MORITAKASINGLES 2012年8月8日発売、森高千里がリリースしてきたシングルのA面曲を完全収録したCD3枚組45曲収録のコンプリート・シングルコレクション。初回生産限定仕様版は三方背ケースのパッケージに入ったデジパック仕様に、48ページのフォトブックレットが付属。

 今年でデビュー25周年を迎える森高千里ですが、オリジナル作品をリリースしていたのは1999年まで。ということで本作もデビューの1987年から1999年までの実質12年間のシングル作品が時系列に並んでいます。さすがにデビュー当初の曲までは聴いていませんでしたが、個人的にJ-POPを愛聴していた筆者の90年代と彼女の活動全盛期は見事にマッチしておりまして(笑)、新曲が出る度にチェックしていたことを思い出します。

 さて、本作は3枚組なのですが、上手い具合に活動のスタンスを3期に区切って3枚のディスクに結果的に分割できたなぁ、といった感じ。DISC1はデビュー当時の80年代汎用アイドルポップ路線から、森高本人が歌詞を手がけるようになった「ザ・ミーハー」を皮切りに「ザ・ストレス」「臭いものにはフタをしろ!」「勉強の歌」など、デジタルポップなサウンドに個性的な歌詞世界が乗っかる独自性が確立されるまで。DISC2は「私がオバさんになっても」あたりから、アイドルファン以外の一般リスナー層にも彼女への認識が広がっていき、「私の夏」「気分爽快」といったポップな作品の合間に、「渡良瀬橋」「風に吹かれて」「夏の日」といったアーティスティックな路線の曲も顔を出し始め、アイドルからアーティストへと活動イメージを徐々にシフトできた時期。DISC3になると作風にも円熟味が増して、ポピュラリティーが強くなる一方、強烈なインパクトを持つ曲は少なくなってやや落ち着いた感もあるのですが、「ジン ジン ジングルベル」「ララ サンシャイン」「Let's Go!」「SNOW AGAIN」など、楽曲を聴くと当時タイアップされていたテレビ番組やCMなどが浮かぶ、記憶に残る楽曲がチラホラ。一番安定感があるのはこの時期の楽曲達でしょう。
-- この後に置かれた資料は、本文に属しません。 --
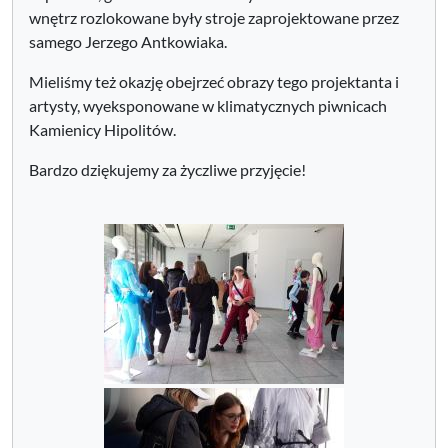
wnętrz rozlokowane były stroje zaprojektowane przez
samego Jerzego Antkowiaka.
Mieliśmy też okazję obejrzeć obrazy tego projektanta i
artysty, wyeksponowane w klimatycznych piwnicach
Kamienicy Hipolitów.
Bardzo dziękujemy za życzliwe przyjęcie!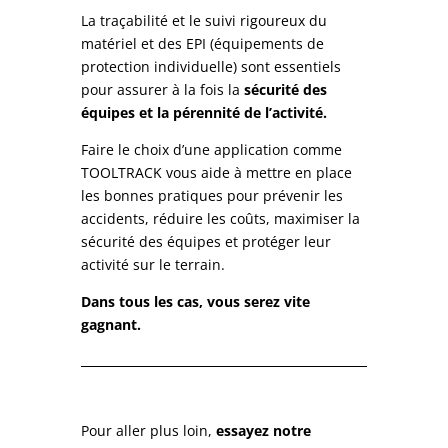
La traçabilité et le suivi rigoureux du
matériel et des EPI (équipements de
protection individuelle) sont essentiels
pour assurer à la fois la
sécurité des
équipes et la pérennité de l’activité.
Faire le choix d’une application comme
TOOLTRACK vous aide à mettre en place
les bonnes pratiques pour prévenir les
accidents, réduire les coûts, maximiser la
sécurité des équipes et protéger leur
activité sur le terrain.
Dans tous les cas, vous serez vite
gagnant.
Pour aller plus loin,
essayez notre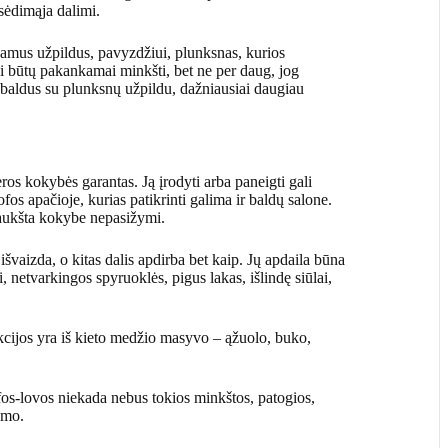
sėdimąja dalimi.
amus užpildus, pavyzdžiui, plunksnas, kurios
ai būtų pakankamai minkšti, bet ne per daug, jog
s baldus su plunksnų užpildu, dažniausiai daugiau
geros kokybės garantas. Ją įrodyti arba paneigti gali
os apačioje, kurias patikrinti galima ir baldų salone.
 aukšta kokybe nepasižymi.
švaizda, o kitas dalis apdirba bet kaip. Jų apdaila būna
 netvarkingos spyruoklės, pigus lakas, išlindę siūlai,
kcijos yra iš kieto medžio masyvo – ąžuolo, buko,
os-lovos niekada nebus tokios minkštos, patogios,
zmo.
余談ですが、実質的な(現時点での)ラストシングル「一度遊びに来てよ'99」は歌詞を読むとこれがラスト、というのが意味深な内容ではあるかな、と邪推してしまうのですが…^^;。

 活動休止後も何枚かベストアルバムはリリースされている彼女ですが、全キャリアを総括した本作はまさしく待望の作品で、こういうアイテムが出ることを10年ぐらい待っていた身としましては(笑)大変嬉しいです。2000年代にはオリジナルのリリース活動がないこともあり、現役感が薄いことは否めず、筆者のようなリアルタイム世代が一番の購入ターゲットなのかもしれませんが、あまりに唯一無二すぎてフォロワーが存在しないという彼女の作品、若いリスナーの方々にも是非聴いてみてもらいたいものです。
 ちなみに初回のフォトブックレットは当時未発表のCDシングルジャケット写真がメイン。せっかくの公式ベストなんだから、森高本人のライナーノーツもあればなぁ…と思ってしまったのが本作への唯一の不満点です(笑)。